Подвиг Искариота - страница 40
Я впился в него глазами, надеялся пробудить в нём совесть, – куда там! – он насупился, нахохлился, поглядывал на меня волчьими глазами. Мрачно, с шумом втянул воздух в ноздри и отвёл глаза в сторону.
«Но искусство мстит! – воскликнул я, подняв палец. – Искусство мстит за подлянку! Вот результат, – я показал на пухлые папки и то, что лежало стопкой на столе. – Ну-ка живо, – приказал я. – Принеси какое-нибудь блюдо. Или поднос».
Он подчинился… вернее, я подчинился. Бесполезно, я думаю, пытаться объяснить, каким образом мы опять поменялись местами. Лёгкое головокружение, минутная потеря сознания. Впрочем, я и сейчас еле держусь… Короче говоря, я снова стоял посреди моего опоганенного кабинета. Авантюрист, самозванец, который и внешне, по-моему, вовсе не был так уж похож на меня, – мне даже подумалось, не разыгрывает ли меня кто-то, – ощерясь, сложил на подносе моё творение.
«Э, э! – закричал я. – Запрещаю! Не смей! Ты наделаешь пожар!»
Он поднёс к стопке листов зажигалку. Комната наполнилась дымом, моя проза пылала, он шуровал в костре, приподнимал горящие страницы чем-то подвернувшимся под руку, пепел хлопьями носился в воздухе; совершив это жуткое аутодафе, незваный гость потребовал тряпку. Я должен был убирать следы, выносить остатки, пришлось открыть окно. Чёрная ветреная ночь ворвалась в мою обитель. Всё это время он сидел, развалясь в моём кресле, чрезвычайно довольный.
С тряпкой в руках, утирая слёзы рукавом, я стоял посреди комнаты.

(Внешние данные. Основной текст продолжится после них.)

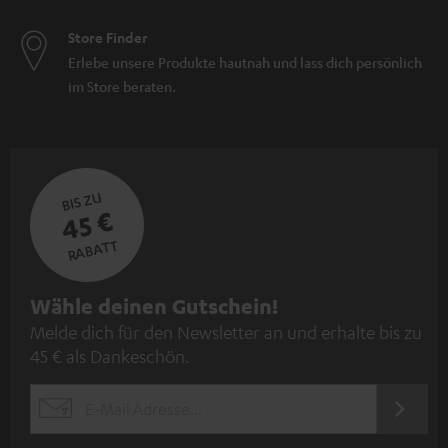
Store Finder
Erlebe unsere Produkte hautnah und lass dich persönlich
im Store beraten.
BIS ZU
45 €
RABATT
N
Wähle deinen Gutschein!
Melde dich für den Newsletter an und erhalte bis zu
e
45 € als Dankeschön.
w
s
JETZT
EMAIL
l
ANME
WIDGET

«Это ваша щётка?» – спросил я снова.
«Какая щётка?»
«Зубная, в ванной. Забирайте её и… и чтоб вашего духу здесь не было…»
«Что это значит?» – сказал он надменно.
«Пошёл отсюда вон! Самозванец! Герострат!» – завопил я. Моя борода трепыхалась от гнева и сквозняка. В сердцах я захлопнул окно.
«Та-ак, – медленно проговорил он. – Ты меня выгоняешь. А если я не уйду?»
Я швырнул тряпку в угол, машинально отёр ладони о халат.
Он поморщился.
«Ты бы хоть руки вымыл… Ну что ж, как будет угодно его сиятельству. Я ведь желал тебе добра. Я ведь только напомнил. Думал, может, у него проснётся совесть…»
И он задумался на минуту.
«Есть предложение. Давай расстанемся по-хорошему, благородными противниками. Будь добр, не в службу, а в дружбу. Принеси там… из прихожей».
Тут надо бы сказать: ступай сам, если тебе нужно. И остаться, наконец, одному. О, как хотелось остаться одному! Сесть в кресло, обдумать случившееся… Я подчинился, вынес что он просил.
«Я не умею фехтовать, – сказал я. – Никогда в жизни не держал…»
«Ничего, научишься. Вот это дага. Бери в левую руку. А в правую… Только, знаешь что? Надень что-нибудь поприличней».
Я вернулся, на мне были бархатные штаны до колен, чулки, туфли с пряжками, белая полотняная рубашка с рюшами на груди. По дороге я заглянул в ванную, мои седые кудри вокруг сверкающего черепа произвели впечатление на меня самого. Я благоухал духами. Вошёл – на нём был такой же костюм.
Бросили жребий. Я поймал на лету шпагу, брошенную мне.
Мы отсалютовали друг другу и встали в позицию, шпага в правой руке, кинжал в левой.
Несколько раз мы скрестили наше оружие. Получалось недурно. Он выкрикивал фехтовальные термины, я молча парировал.
Он засопел, глаза его засверкали, и стало ясно, что игра превращается в бой.
С полной ответственностью заявляю, что у меня не было намерения убивать его. Кто бы он ни был. Я оказался сильнее и ловчее. Мне удалось выбить у него из рук шпагу, мы сблизились почти вплотную, и я ударил его наотмашь кинжалом в грудь. Он прошептал: «Ты убил меня – свою лучшую часть…» Падая, мой противник успел ткнуть меня своей дагой. Я пошатнулся и выронил шпагу.